- **Directions**: If a line in the listing below includes the word "parking", pick it out.

- **Available data**:

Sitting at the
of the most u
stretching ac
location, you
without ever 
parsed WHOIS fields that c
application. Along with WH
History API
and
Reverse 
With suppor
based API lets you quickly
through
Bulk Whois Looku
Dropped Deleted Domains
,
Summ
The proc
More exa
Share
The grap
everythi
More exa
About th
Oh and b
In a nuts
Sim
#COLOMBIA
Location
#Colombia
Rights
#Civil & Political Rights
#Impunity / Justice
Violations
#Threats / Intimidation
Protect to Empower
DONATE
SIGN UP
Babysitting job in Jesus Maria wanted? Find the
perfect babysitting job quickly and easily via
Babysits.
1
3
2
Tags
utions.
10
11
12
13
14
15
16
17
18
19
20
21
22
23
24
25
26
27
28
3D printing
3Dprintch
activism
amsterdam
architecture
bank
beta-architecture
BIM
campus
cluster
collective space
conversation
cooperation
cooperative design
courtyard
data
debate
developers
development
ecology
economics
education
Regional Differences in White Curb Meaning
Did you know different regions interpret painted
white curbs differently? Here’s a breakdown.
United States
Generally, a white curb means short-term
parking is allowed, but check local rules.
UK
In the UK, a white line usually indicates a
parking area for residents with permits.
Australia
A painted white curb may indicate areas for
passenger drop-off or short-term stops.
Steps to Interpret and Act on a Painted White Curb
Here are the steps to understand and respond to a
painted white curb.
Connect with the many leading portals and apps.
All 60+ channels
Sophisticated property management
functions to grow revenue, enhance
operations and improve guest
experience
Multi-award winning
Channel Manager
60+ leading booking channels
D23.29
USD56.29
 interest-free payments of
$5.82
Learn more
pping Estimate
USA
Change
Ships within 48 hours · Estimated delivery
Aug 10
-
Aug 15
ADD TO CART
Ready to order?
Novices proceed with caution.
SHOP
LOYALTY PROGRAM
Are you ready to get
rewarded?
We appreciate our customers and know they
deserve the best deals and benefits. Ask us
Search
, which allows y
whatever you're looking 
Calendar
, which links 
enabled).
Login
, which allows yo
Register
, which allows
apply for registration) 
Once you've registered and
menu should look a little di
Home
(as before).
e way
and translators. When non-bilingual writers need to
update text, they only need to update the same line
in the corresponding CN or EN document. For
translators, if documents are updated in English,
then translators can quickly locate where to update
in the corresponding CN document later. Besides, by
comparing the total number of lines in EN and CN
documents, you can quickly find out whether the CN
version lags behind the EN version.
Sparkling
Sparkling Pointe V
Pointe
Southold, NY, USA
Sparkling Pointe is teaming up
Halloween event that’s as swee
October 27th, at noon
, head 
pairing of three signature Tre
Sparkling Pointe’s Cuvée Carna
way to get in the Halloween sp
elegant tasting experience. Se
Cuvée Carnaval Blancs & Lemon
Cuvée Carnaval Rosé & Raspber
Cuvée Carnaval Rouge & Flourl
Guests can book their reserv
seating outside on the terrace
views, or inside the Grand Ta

- **Completed task**:
parking is allowed, but check local rules.
parking area for residents with permits.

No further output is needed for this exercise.